Soldiers Learn Electronic Warfare Skills in Eastern Baghdad
By Army Sgt. Jeremy Todd
Special to American Forces Press Service
FORWARD OPERATING BASE RUSTAMIYAH, Iraq, Nov. 5, 2008 Selected soldiers assigned to the 10th Mountain Division’s 4th Brigade Combat Team and Multinational Division Baghdad received electronic warfare training here.
Army Sgt. Nicholas Hoffert applies the final additions to an antenna system during an electronic warfare class at Forward Operating Base Rustamiyah, Iraq, Oct. 29, 2008. U.S. Army photo by Sgt. Jeremy Todd
(Click photo for screen-resolution image);high-resolution image available.
Electronic warfare applies the radio frequency spectrum to defeat an enemy and save lives on the battlefield. Improvised explosive devices are the biggest threat to coalition and Iraqi forces, and defeating that threat is the biggest concern for leaders, explained Navy Lt. Christopher Winters, the 4th Infantry Division’s electronic warfare training officer from Waterville, Maine.
Though military electronic warfare specialists are in the Air Force or the Navy, the Army soon will offer the career field to soldiers.
“This is something the Army needs to be concerned about,” said Air Force Maj. Jason Eckberg, an electronic warfare officer for Multinational Division Baghdad, who hails from Las Vegas.
The Army will add electronic warfare specialist to its collection of military occupational specialties in 2010, he said, adding that the soldiers attending the here will be among the first to attain the new MOS.
“This job offers the soldiers a sense of pride; it is a very important to them,” Eckberg said. “The most important factor of this job is the care and maintenance of the equipment. The components of the counter-IED systems are extremely intricate and must be cared for by trained personnel.”
Eckberg said training soldiers at the lowest possible level ensures mission stability and offers leaders the capability to assign the responsibility to the company level.
Civilian technicians and military officers conducted the electronic warfare workshop here, which entailed 40 hours of hands-on training. Fourteen soldiers from throughout Multinational Division Baghdad attended the class. The 18th Military Police Brigade, based out of Sandhofen, Germany, sponsored the training.
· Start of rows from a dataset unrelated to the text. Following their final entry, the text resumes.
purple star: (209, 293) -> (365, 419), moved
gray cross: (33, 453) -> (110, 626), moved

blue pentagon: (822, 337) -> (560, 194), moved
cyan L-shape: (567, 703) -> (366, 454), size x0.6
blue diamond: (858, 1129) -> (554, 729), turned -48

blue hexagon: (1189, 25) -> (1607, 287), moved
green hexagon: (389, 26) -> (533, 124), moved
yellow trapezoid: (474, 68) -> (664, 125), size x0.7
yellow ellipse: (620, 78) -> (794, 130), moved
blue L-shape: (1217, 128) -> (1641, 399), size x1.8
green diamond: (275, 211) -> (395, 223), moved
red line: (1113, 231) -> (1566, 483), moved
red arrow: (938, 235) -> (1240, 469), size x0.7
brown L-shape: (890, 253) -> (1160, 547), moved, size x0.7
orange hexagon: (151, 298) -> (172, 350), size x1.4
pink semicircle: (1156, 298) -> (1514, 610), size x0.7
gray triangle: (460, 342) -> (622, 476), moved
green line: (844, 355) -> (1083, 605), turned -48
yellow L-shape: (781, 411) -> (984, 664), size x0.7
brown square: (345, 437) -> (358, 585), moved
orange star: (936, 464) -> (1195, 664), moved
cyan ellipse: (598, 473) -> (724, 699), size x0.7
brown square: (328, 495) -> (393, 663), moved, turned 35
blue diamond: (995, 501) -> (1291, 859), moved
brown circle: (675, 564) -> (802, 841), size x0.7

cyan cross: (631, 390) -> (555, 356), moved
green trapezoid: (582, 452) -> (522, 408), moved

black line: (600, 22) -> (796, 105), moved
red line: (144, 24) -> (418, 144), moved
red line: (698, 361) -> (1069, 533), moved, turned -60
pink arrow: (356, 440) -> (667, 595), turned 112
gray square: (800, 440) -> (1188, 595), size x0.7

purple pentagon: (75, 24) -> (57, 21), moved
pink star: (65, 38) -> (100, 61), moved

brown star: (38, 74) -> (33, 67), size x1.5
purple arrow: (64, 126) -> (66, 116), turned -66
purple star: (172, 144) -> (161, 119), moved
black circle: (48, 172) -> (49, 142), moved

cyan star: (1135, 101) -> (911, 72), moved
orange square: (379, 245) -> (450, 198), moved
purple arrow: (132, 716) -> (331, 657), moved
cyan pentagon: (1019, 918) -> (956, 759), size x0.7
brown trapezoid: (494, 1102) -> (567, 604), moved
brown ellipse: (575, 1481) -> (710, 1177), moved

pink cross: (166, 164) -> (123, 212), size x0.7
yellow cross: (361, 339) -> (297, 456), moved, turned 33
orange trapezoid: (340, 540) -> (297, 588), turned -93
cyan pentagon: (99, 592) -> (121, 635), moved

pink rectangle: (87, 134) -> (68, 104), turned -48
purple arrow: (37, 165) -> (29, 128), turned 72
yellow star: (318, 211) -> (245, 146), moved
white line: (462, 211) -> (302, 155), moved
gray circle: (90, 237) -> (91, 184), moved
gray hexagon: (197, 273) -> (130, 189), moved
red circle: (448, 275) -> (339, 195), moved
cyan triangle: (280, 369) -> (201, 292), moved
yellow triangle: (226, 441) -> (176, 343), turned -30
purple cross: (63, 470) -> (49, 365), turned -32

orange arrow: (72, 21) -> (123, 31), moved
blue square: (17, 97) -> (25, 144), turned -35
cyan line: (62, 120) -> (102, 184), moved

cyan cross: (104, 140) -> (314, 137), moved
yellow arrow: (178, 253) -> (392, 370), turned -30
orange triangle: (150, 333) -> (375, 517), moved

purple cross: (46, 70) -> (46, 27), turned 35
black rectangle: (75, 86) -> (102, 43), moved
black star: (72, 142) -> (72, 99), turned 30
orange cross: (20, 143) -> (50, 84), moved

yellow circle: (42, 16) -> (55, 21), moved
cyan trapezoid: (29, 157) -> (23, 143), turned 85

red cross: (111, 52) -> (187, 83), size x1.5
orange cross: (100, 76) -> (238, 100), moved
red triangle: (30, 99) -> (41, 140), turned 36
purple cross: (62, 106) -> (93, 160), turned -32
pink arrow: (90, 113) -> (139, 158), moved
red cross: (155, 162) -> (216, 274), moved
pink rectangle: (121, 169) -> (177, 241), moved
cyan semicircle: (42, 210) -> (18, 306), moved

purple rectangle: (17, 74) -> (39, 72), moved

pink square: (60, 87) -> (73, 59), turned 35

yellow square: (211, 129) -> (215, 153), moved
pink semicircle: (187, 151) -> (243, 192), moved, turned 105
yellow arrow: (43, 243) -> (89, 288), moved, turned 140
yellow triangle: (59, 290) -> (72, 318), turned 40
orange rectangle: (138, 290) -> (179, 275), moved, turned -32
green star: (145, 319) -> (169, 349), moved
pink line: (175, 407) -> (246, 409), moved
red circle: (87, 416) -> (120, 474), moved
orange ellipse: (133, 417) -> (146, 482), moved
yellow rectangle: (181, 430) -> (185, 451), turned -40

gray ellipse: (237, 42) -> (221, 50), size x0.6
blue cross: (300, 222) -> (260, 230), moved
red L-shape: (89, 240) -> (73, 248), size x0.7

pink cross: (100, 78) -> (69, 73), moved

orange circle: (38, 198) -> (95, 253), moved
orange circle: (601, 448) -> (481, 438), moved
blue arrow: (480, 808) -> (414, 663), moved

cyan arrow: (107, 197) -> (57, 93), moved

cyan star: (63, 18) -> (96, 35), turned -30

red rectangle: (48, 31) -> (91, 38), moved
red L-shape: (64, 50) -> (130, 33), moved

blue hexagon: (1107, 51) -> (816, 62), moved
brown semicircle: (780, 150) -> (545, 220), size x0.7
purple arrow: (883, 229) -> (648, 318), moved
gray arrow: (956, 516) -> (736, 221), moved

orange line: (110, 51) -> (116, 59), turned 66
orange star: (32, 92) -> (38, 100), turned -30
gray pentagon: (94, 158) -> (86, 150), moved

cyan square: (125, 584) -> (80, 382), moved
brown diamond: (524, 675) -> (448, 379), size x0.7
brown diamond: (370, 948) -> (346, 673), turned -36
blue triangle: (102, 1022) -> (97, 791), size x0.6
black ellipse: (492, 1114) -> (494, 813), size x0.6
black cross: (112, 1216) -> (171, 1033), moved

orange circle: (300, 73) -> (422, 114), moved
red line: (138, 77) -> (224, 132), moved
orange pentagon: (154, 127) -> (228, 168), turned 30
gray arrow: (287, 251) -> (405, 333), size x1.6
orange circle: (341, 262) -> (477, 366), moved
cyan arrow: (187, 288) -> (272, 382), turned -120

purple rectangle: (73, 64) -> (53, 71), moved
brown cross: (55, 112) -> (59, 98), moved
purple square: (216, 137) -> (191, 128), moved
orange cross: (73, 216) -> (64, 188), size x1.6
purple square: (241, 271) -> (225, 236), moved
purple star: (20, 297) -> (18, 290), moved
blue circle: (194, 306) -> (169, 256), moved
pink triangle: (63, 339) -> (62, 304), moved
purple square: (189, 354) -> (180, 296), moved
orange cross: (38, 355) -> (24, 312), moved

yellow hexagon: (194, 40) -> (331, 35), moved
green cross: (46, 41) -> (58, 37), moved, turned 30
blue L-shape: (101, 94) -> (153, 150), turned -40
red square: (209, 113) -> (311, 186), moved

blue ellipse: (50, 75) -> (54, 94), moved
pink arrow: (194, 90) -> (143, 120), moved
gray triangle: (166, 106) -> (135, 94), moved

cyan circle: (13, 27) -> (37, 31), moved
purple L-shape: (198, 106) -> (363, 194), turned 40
“I am extremely excited to learn a new skill – especially one that will save soldiers’ lives,” said Army Sgt. Nicholas Hoffert, a Bismarck, N.D., native assigned to 191st MP Battalion.
“This skill will save time on the battlefield as well,” he said. “We will no longer have to wait in line to fix a fault in the system. We will be the on-site technician for most problematic issues that may arise.”
(Army Sgt. Jeremy Todd serves in Multinational Division Baghdad with the 10th Mountain Division’s 4th Brigade Combat Team Public Affairs Office.)